If your hands or wrists hurt…
The problem: Stretching and twisting your hands and fingers to type, and typing with furious speed and force. The pain and fatigue here may also be due to carpal tunnel syndrome, which can include tingling, numbness and shooting pains through the hands and wrist.
The fix: If your keyboard is angled up, switch the stand on the back of it to keep it laying flat. Adjust the height of your chair to keep your elbows as close as possible to a 90-degree angle and keep your arms close to your sides.
If your neck hurts…
The problem: You’re cradling the phone between your shoulder and your ear, you’re slouching and you’re probably looking downward at a computer screen. (You might also feel pain in your jaw or get frequent headaches.)

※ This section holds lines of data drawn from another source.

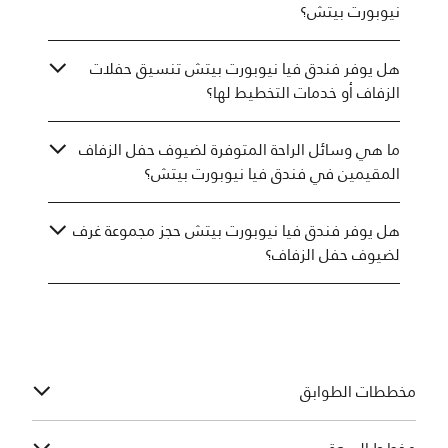
نيوبورت بيتش؟
هل يوفر فندق فيا نيوبورت بيتش تنسيق حفلات
الزفاف أو خدمات التخطيط لها؟
ما هي وسائل الراحة المتوفرة لضيوف حفل الزفاف
المقيمين في فندق فيا نيوبورت بيتش؟
هل يوفر فندق فيا نيوبورت بيتش حجز مجموعة غرف
لضيوف حفل الزفاف؟
مخططات الطوابق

The fix: Use a speakerphone, headphones or a headset if you’re going to be talking and typing at the same time. Adjust the height of your computer screen — even if that just means stacking it on top of some books — so that your chin is even with the center of the screen. Position the screen straight in front of you so you’re not constantly turning to the side.
If your knees hurt…
The problem: Pressure from your seat or from crossing your legs can lead to pain, numbness or tingling, or your legs are too short to plant your feet firmly on the ground.
The fix: Adjust your chair so the seat tilts slightly forward or adjust the height of your chair altogether. Make sure you can fit one or two fingers between your knees and the edge of the seat. Try putting your feet on a stool or a stack of books if they don’t reach the ground, and cross the legs at the ankles rather than at the knee.